▶ Task description
The material beneath this line should be printed exactly, with its pictures omitted.

▶ Data shown
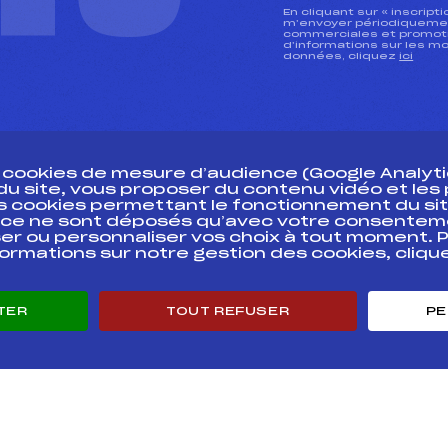
En cliquant sur « inscript
m’envoyer périodiquement
commerciales et promotio
d’informations sur les mo
données, cliquez
ici
s cookies de mesure d’audience (Google Analytic
 du site, vous proposer du contenu vidéo et le
des cookies permettant le fonctionnement du sit
essources
ce ne sont déposés qu’avec votre consentem
Pass’Neige
Pôle vie de l’
er ou personnaliser vos choix à tout moment. P
formations sur notre gestion des cookies, cliq
Projet sportif fédéral
Enseignemen
Projet de performance fédéral
Informatiqu
Antidopage
Circuits
TER
TOUT REFUSER
PE
Pôle Développement, Formation, Suivi
Carrières
Scientifique
Développeme
Listes ministérielles
mentales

▶ Solution
En cliquant sur « inscript
m’envoyer périodiquement
commerciales et promotio
d’informations sur les mo
données, cliquez
ici
s cookies de mesure d’audience (Google Analytic
 du site, vous proposer du contenu vidéo et le
des cookies permettant le fonctionnement du sit
essources
ce ne sont déposés qu’avec votre consentem
Pass’Neige
Pôle vie de l’
er ou personnaliser vos choix à tout moment. P
formations sur notre gestion des cookies, cliq
Projet sportif fédéral
Enseignemen
Projet de performance fédéral
Informatiqu
Antidopage
Circuits
TER
TOUT REFUSER
PE
Pôle Développement, Formation, Suivi
Carrières
Scientifique
Développeme
Listes ministérielles
mentales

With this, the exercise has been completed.